▶ **What this task involves**: The records that follow must be repeated exactly, except for their pictures.

▶ **Supplied data**:

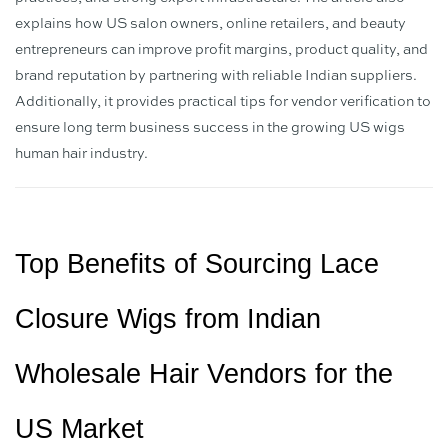
explains how US salon owners, online retailers, and beauty
entrepreneurs can improve profit margins, product quality, and
brand reputation by partnering with reliable Indian suppliers.
Additionally, it provides practical tips for vendor verification to
ensure long term business success in the growing US wigs
human hair industry.
Top Benefits of Sourcing Lace 
Closure Wigs from Indian 
Wholesale Hair Vendors for the 
US Market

▶ **Answer section**:
explains how US salon owners, online retailers, and beauty
entrepreneurs can improve profit margins, product quality, and
brand reputation by partnering with reliable Indian suppliers.
Additionally, it provides practical tips for vendor verification to
ensure long term business success in the growing US wigs
human hair industry.
Top Benefits of Sourcing Lace 
Closure Wigs from Indian 
Wholesale Hair Vendors for the 
US Market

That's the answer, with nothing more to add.